KAREN BREWSTER: One community we didn’t talk about -- Josephs -- that was another old --

LEE SAYLOR: That was just a winter camp, a caribou camp for Healy Lake people and Kechumstuk people

and actually it was named after Joseph Joe that Belle Sam’s brother, Chief Joe.

KAREN BREWSTER: So that's where they -- I've heard about the big caribou fences.

LEE SAYLOR: Yeah. KAREN BREWSTER: Those were up there?

LEE SAYLOR: They were. There was fence in the upper Healy, the Middle Fork. There was on Kechumstuk Creek there was --

And generally it was a family that would, you know, own the fence and keep it up.

And what they’d do is the fence would go and they'd have a corral enclosure. They run them in there and cull them -- kill them and what --

KAREN BREWSTER: So what was the fence made out of?

LEE SAYLOR: Brush. KAREN BREWSTER: Okay.

LEE SAYLOR: Trees, brush and it was a fence. I don’t know if they dug in the posts, but I -- that they'd --

you know, connect the trees and put brush between them and when they drive the caribou in.

I often was thinking about that. I was wondering if no contact had ever been made if they'd have ended up domesticating caribou and being like the Laps.

KAREN BREWSTER: Yeah. Maybe. Although --

LEE SAYLOR: The Eskimos -- they never had caribou corrals or anything.

KAREN BREWSTER: Actually they did. LEE SAYLOR: The Eskimos --

KAREN BREWSTER: Well, not corrals, but in the Anaktuvuk Pass area they use the same idea of fencing. LEE SAYLOR: Uh-huh.
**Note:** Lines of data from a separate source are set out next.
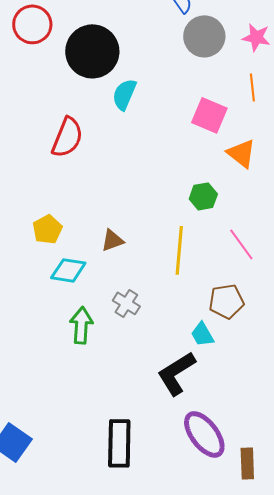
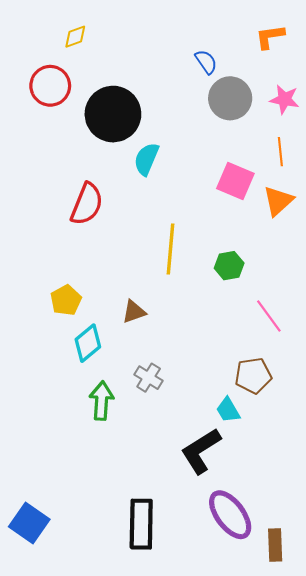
orange triangle: (241, 153) -> (278, 201), moved, turned 40
yellow line: (179, 250) -> (171, 249), moved
cyan diamond: (68, 270) -> (88, 343), turned -48

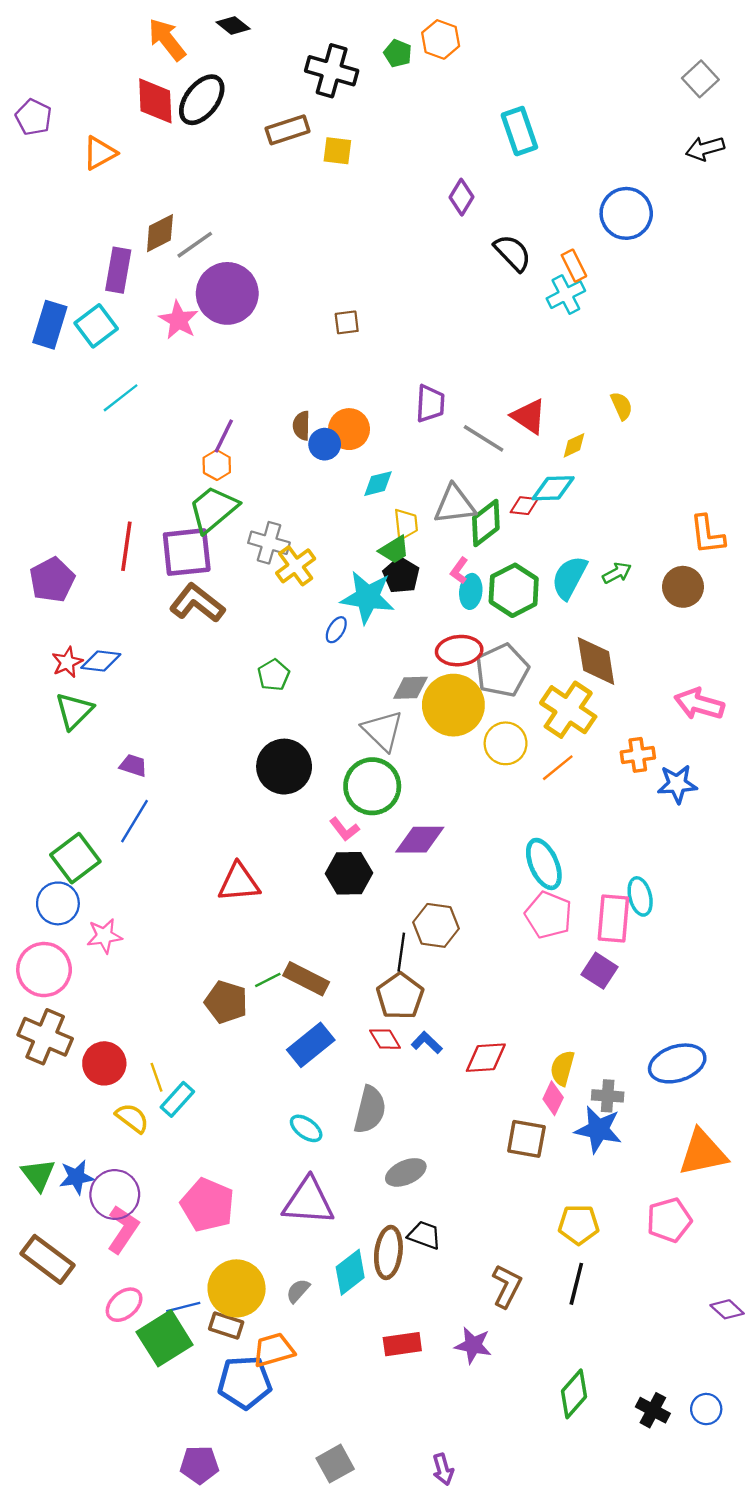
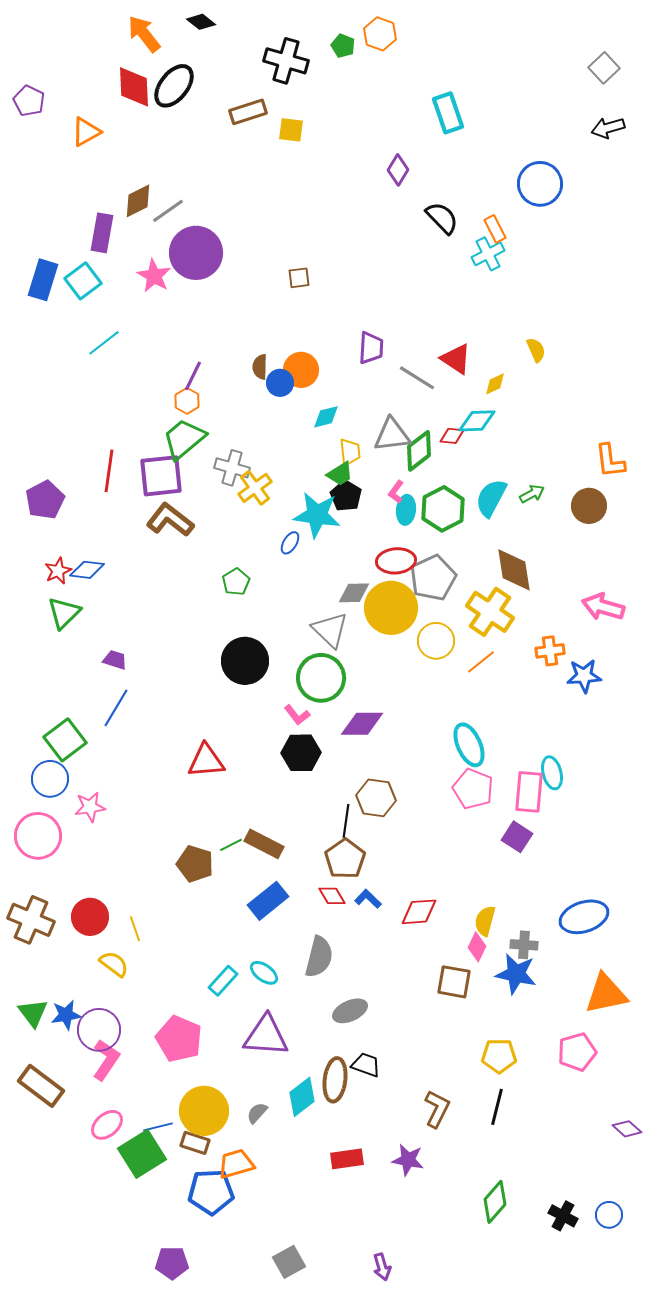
brown cross: (45, 1037) -> (31, 920), moved
cyan rectangle: (177, 1099) -> (223, 981), moved

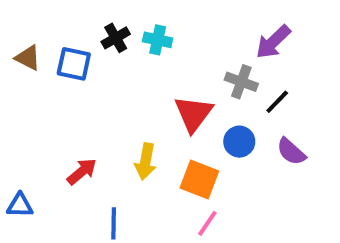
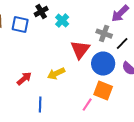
cyan cross: (158, 40) -> (62, 21), moved, turned 32
blue circle: (239, 142) -> (103, 64), size x1.5
yellow arrow: (146, 162) -> (56, 74), turned 54
orange square: (199, 179) -> (103, 91), moved

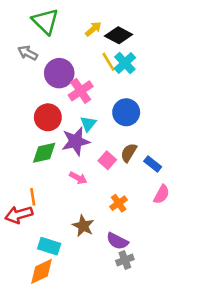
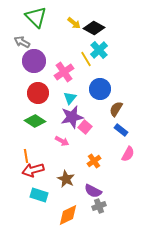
yellow arrow: (93, 29) -> (74, 23), turned 80
yellow line: (108, 62) -> (86, 59), moved
purple circle: (59, 73) -> (34, 61), moved
purple star: (76, 141) -> (72, 117), moved
green diamond: (44, 153) -> (35, 121), turned 45
brown semicircle: (129, 153) -> (116, 109), moved
red arrow: (19, 215) -> (33, 170), moved
orange diamond: (42, 271) -> (68, 215), moved

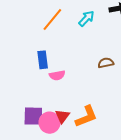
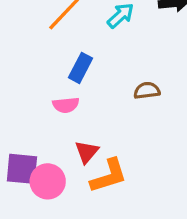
blue rectangle: (43, 60) -> (81, 68), moved, turned 30
red triangle: (62, 116) -> (87, 152), moved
KAREN BREWSTER: They used brush. They sort of made figures out of the bush. They couldn’t -- they didn’t have enough brush to connect it all together, but they kind of made like a channel --

LEE SAYLOR: Uh-huh. KAREN BREWSTER: And between people and brush. They kind of herd them in and they would -- herd them into a lake. LEE SAYLOR: Yeah.

KAREN BREWSTER: Instead of a corral, they herded them into the lake and then they could kill them in the lake.

LEE SAYLOR: Yeah. That one time at Healy Lake the caribou were swimming over the lake and they just tied knives at the end of a stick and would go out and kill them that way.

On the Kobuk, when I was working around Ambler and Kiana, those guys were telling me that's what they do. They'd wait until they cross the river then go out in the boat, and so they don’t even have to waste shells.

KAREN BREWSTER: Right. But so at Healy Lake they would hunt the caribou right there at the lake sometimes?

LEE SAYLOR: Well, this was just one time. It wasn’t a usual thing, but when it happened they improvised real fast. KAREN BREWSTER: Right.

LEE SAYLOR: They'd tie knives at the end of a pole and go out and --

KAREN BREWSTER: Do you know what year that was?

LEE SAYLOR: It was late 30’s or early 40’s when the caribou -- the Forty Mile Herd was just, you know, at its peak, just before World War II.

You know, Gaither told me that when he was just a little kid there was hardly any moose in the, you know, Mansfield -- In the Mansfield area it was caribou and then all of a sudden it's the caribou got scarce and a lot more moose.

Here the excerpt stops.